En julio de 2018 usted fue agredido en Barcelona por un policía al grito de “¡Viva España! ¡Viva Franco!”. Y dice: “Tuve suerte, porque si no llega a pasar alguien que fotografía a este hombre y me quedo solo diciendo «me ha agredido un policía», ahora quizás estaría en la prisión”.
— Es el caso de los chicos de Altsasu. Yo tuve la suerte de que cinco testigos declararon lo mismo que yo declaré, y de que grabaron al agresor enseñando la placa de policía.
¿Por qué se debía de identificar?
— Esto demuestra los niveles de impunidad que cree que tiene mi agresor: le rompe la cara a un periodista, enseña la placa y se va, y aquí no pasa nada. De hecho, ha continuado trabajando tres años y medio sin que le pasara absolutamente nada. Ahora mi trabajo será intentar que lo expulsen de la policía, no me quedaré aquí. Está condenado, se ha demostrado que fue una agresión por motivos ideológicos y que me puso una denuncia falsa.
¿No ha tenido nunca miedo de convertirse en aquello que odia?
— Sí, precisamente hago lo que hago porque todos llevamos a un fascista dentro. El fascismo es una cuestión muy primaria y si soltáramos los instintos más primarios, no podríamos vivir en sociedad, y el fascismo como tal responde a la ley del más fuerte. Si no nos vestimos con un pacto de respeto a los derechos humanos, todos somos fascistas potenciales.
Pensaba que diría que usted no odia.
— Sí que odio, yo odio el fascismo. E intento odiar de forma constructiva. Por eso hago este libro. Hay gente que se manifiesta y gente que se enrolará con las Brigadas Internacionales.
O sea, es imposible la reconciliación o la paz con la extrema derecha.

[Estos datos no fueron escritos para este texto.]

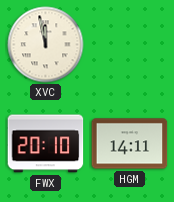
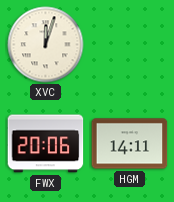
XVC: 11:58 -> 12:03
FWX: 20:10 -> 20:06
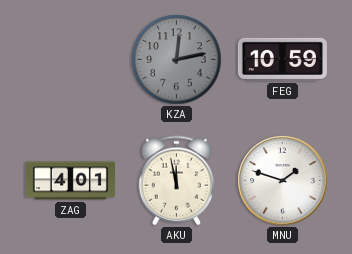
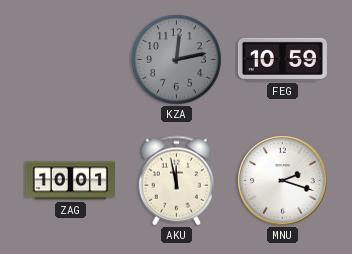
ZAG: 4:01 -> 10:01
MNU: 1:48 -> 2:18
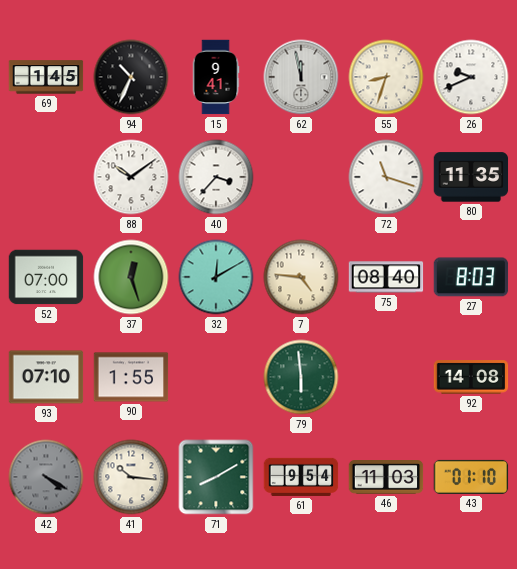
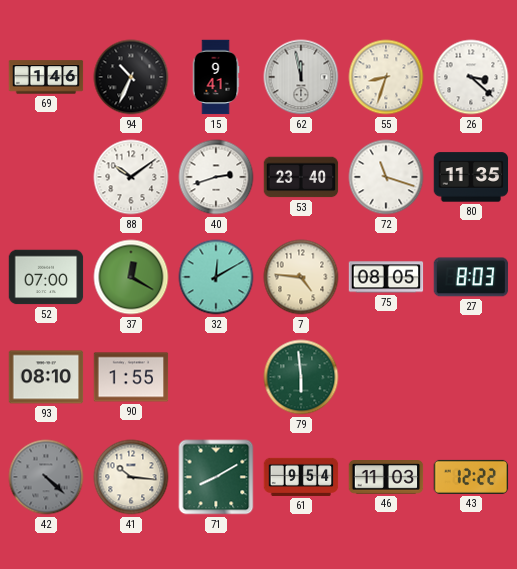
69: 1:45 -> 1:46
26: 9:41 -> 3:22
40: 3:37 -> 2:42
53: none -> 23:40
37: 12:27 -> 12:20
75: 08:40 -> 08:05
93: 07:10 -> 08:10
92: 14:08 -> none
42: 4:20 -> 4:22
43: 01:10 -> 12:22
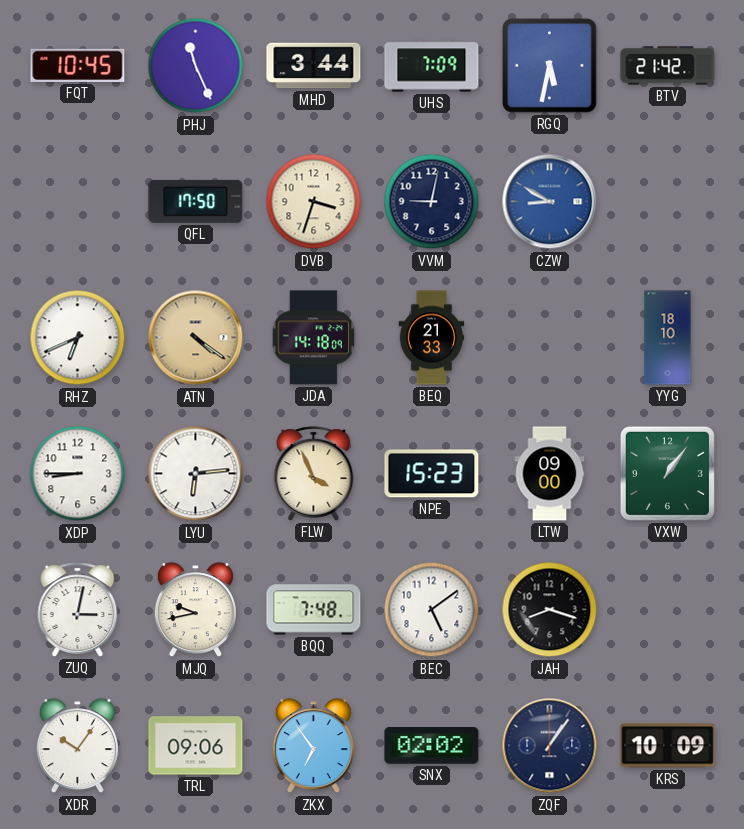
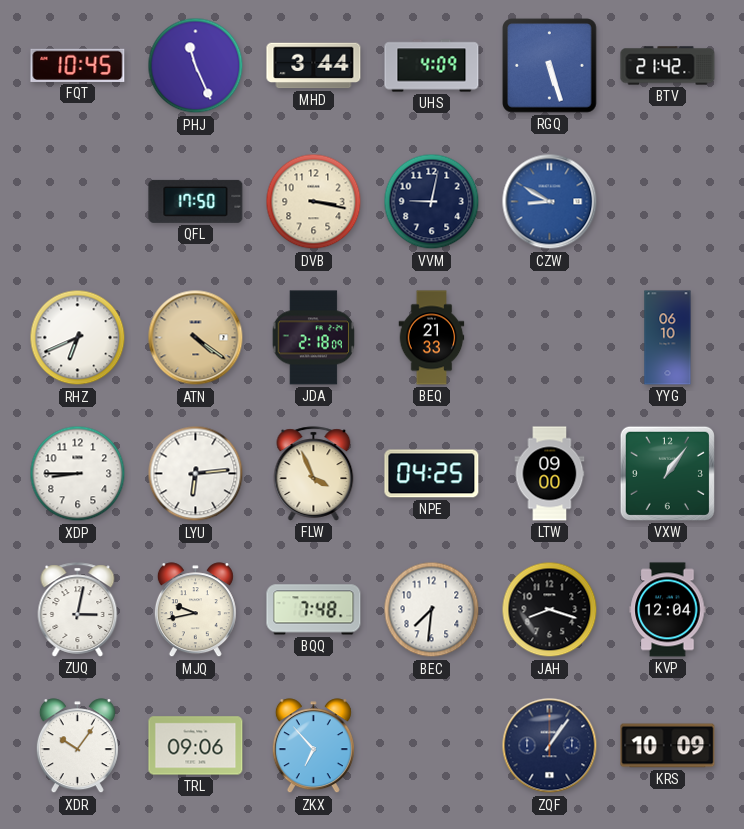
UHS: 7:09 -> 4:09
RGQ: 5:32 -> 5:27
DVB: 3:33 -> 3:17
JDA: 14:18 -> 2:18
YYG: 18:10 -> 06:10
NPE: 15:23 -> 04:25
BEC: 5:09 -> 7:31
KVP: none -> 12:04
ZKX: 6:54 -> 6:53
SNX: 02:02 -> none
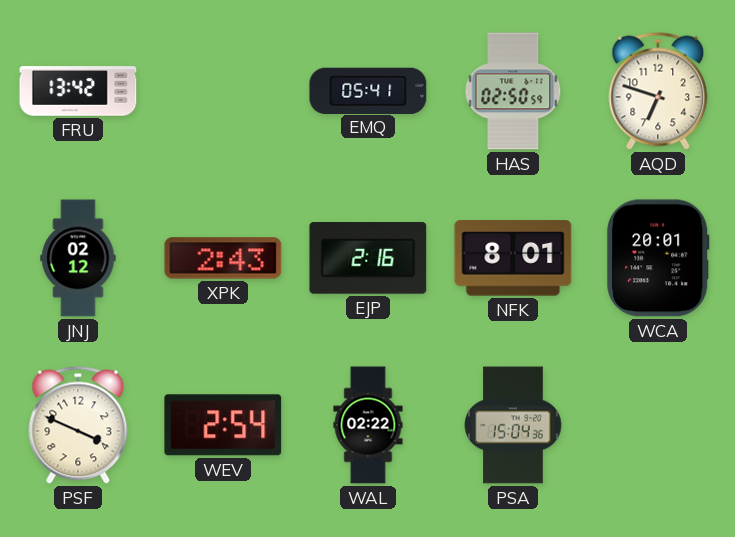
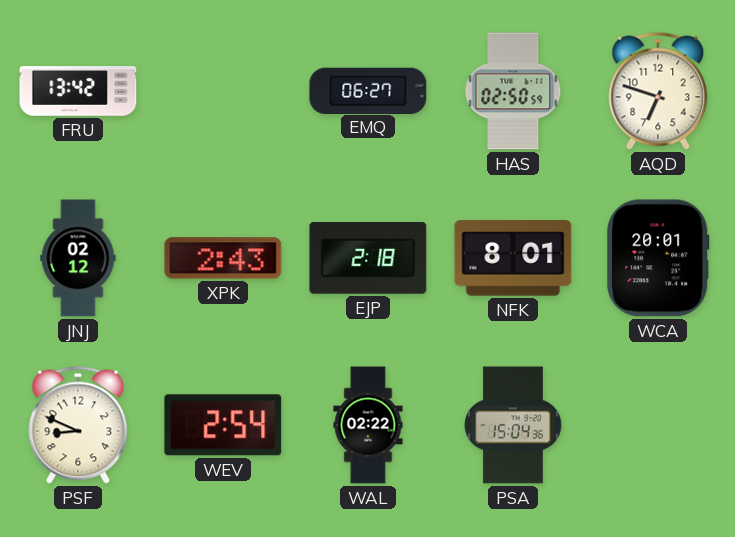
EMQ: 05:41 -> 06:27
EJP: 2:16 -> 2:18
PSF: 3:49 -> 8:49
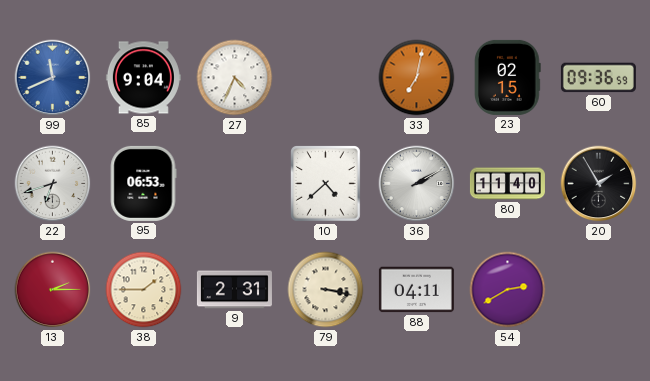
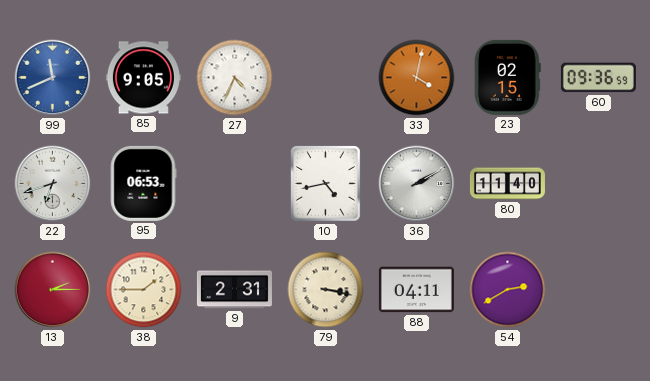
85: 9:04 -> 9:05
33: 7:02 -> 4:02
10: 4:38 -> 4:43
20: 1:55 -> none
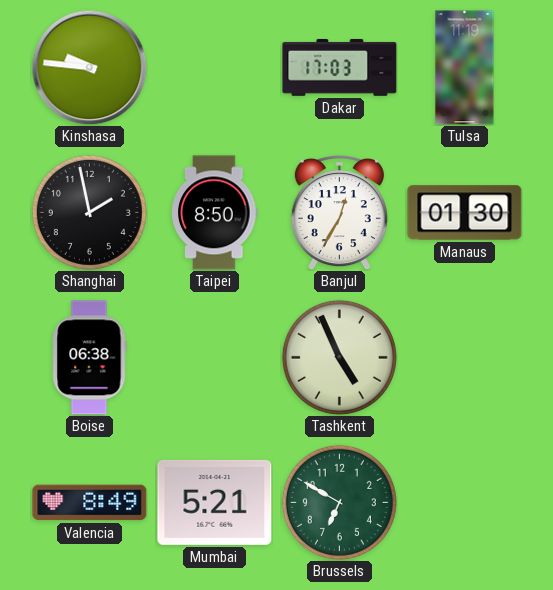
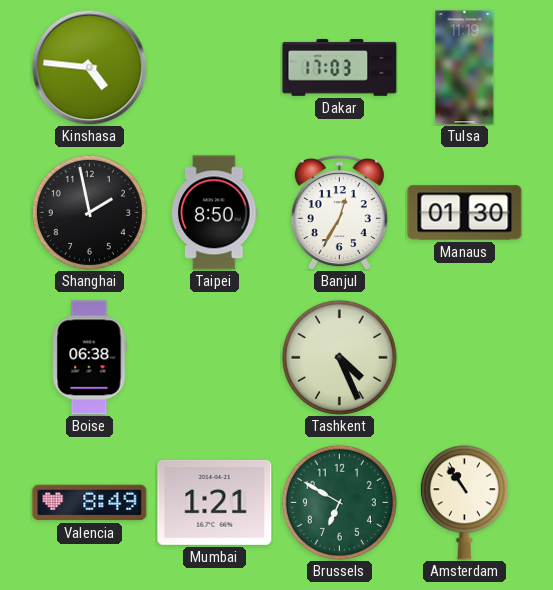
Kinshasa: 9:46 -> 4:46
Tashkent: 4:56 -> 4:26
Mumbai: 5:21 -> 1:21
Amsterdam: none -> 10:54
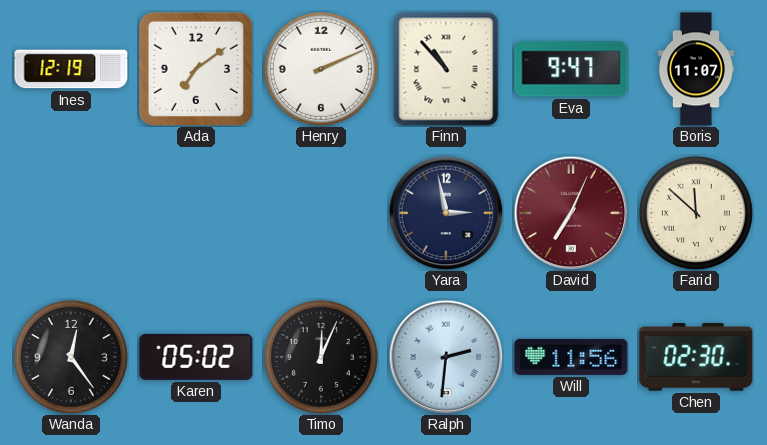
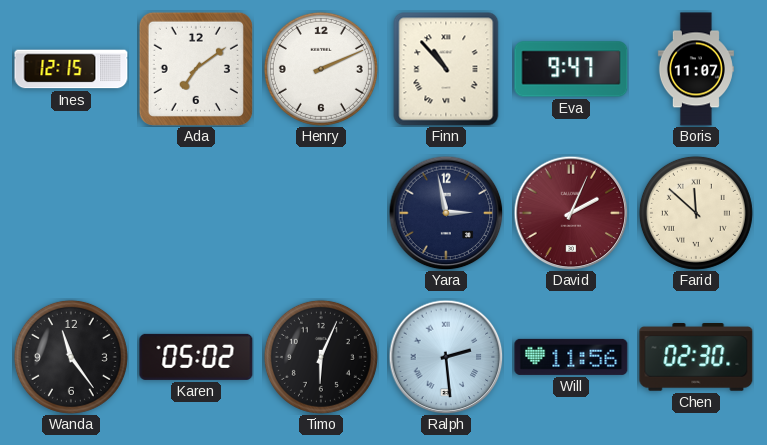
Ines: 12:19 -> 12:15
David: 7:04 -> 2:04
Wanda: 12:24 -> 11:24
Timo: 12:04 -> 6:04
Ralph: 2:31 -> 2:29
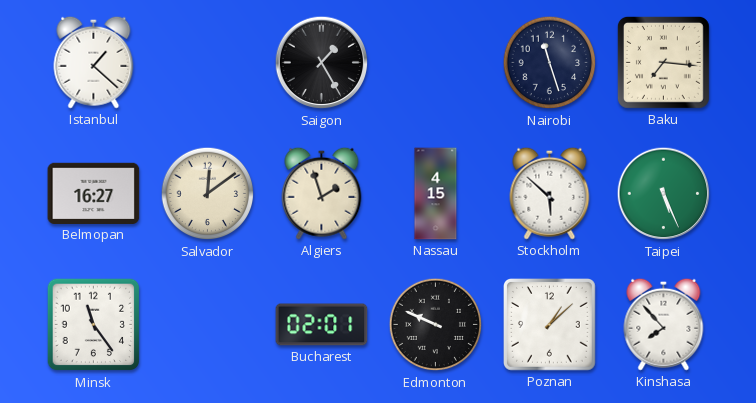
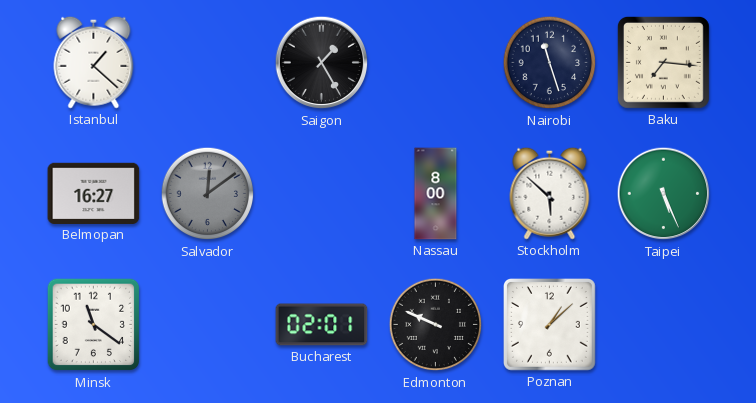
Salvador dial: cream -> grey
Algiers: 1:57 -> none
Nassau: 4:15 -> 8:00
Minsk: 11:24 -> 11:21
Kinshasa: 7:53 -> none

— Efectivamente, creo que es imposible, no los veo como un interlocutor válido.
Por lo tanto, ¿tienen que ser ilegalizados?
— Es un buen debate, este, porque está demostrado que el hecho de ilegalizar partidos políticos no hace que desaparezcan. Incluso una derrota militar no hizo que desaparecieran los nazis y los fascistas. Fuera de que Vox es el síntoma, el problema es otro.
¿Qué?
— Lo que ha facilitado el ascenso de esta nueva extrema derecha ha sido el fracaso de la socialdemocracia y el hecho de que muchos votantes de la izquierda se sintieran traicionados. En Francia, primero se hundió el Partido Comunista, después el Partido Socialista, donde Manuel Valls, siendo ministro de Interior, se mostraba orgulloso de haber expulsado a 14.000 gitanos búlgaros y rumanos, es decir, población comunitaria expulsada de su país. Está claro, cuando la izquierda ya no responde a quien le da el voto, sino que asume discursos propios de la extrema derecha, la izquierda se volatilitza.
O sea, cree que esto irá a más.
— Si no hay buen gobierno, desgraciadamente, sí.